L’Organizzazione mondiale della sanità (Oms) sta monitorando un focolaio di hantavirus a bordo della nave da crociera MV Hondius, attualmente in viaggio nell’Atlantico. Finora sono stati registrati tre decessi, tra cui una coppia olandese e una donna tedesca, e otto contagi, di cui cinque confermati dall’Oms. Gli esperti hanno sottolineato che la situazione, pur grave, non è paragonabile a quella del Covid-19 e il rischio per la popolazione generale è considerato basso.

L’Oms ha evidenziato l’importanza di diagnosi tempestive e cure adeguate, poiché in precedenti focolai di hantavirus si è osservato un tasso di mortalità elevato. La Commissione europea ha convocato una riunione straordinaria per coordinare le risposte sanitarie e ha attivato il meccanismo europeo di protezione civile per gestire eventuali evacuazioni e forniture sanitarie.

Le autorità sanitarie di vari Paesi stanno cercando di rintracciare i passeggeri che hanno viaggiato sulla nave, con particolare attenzione a quelli sbarcati sull’isola di Sant’Elena. Attualmente, 146 persone sono ancora a bordo e sono sottoposte a misure precauzionali. La nave è attesa a Tenerife, dove i passeggeri saranno trasferiti a terra in sicurezza.
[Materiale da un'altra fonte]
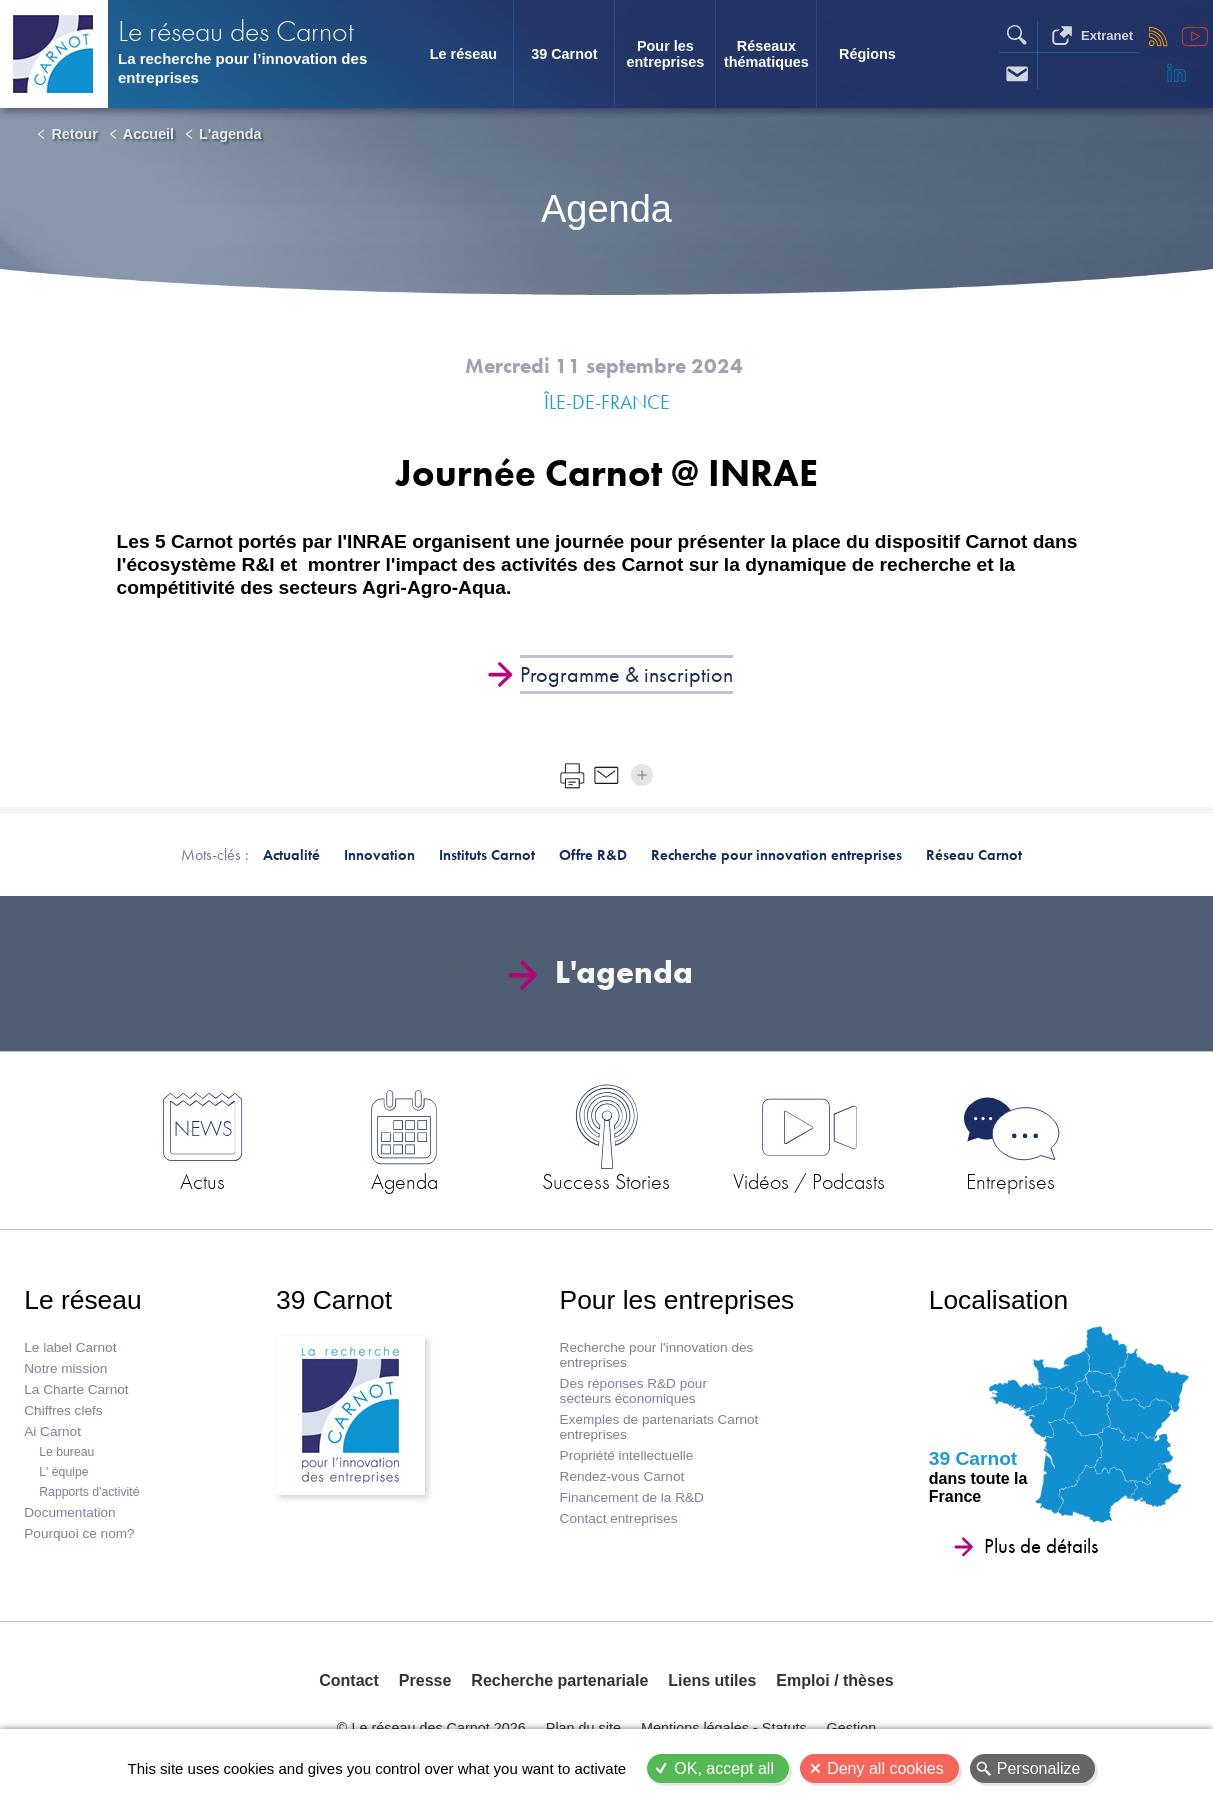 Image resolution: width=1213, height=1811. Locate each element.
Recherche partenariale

L’origine del contagio è ancora incerta, ma si sospetta che la coppia olandese possa aver contratto il virus durante un viaggio in Argentina, Cile e Uruguay. Le autorità argentine stanno indagando sul loro itinerario. Nel frattempo, il presidente degli Stati Uniti ha dichiarato che la situazione è sotto controllo, mentre un passeggero ha sollevato preoccupazioni riguardo alla gestione della salute a bordo della nave.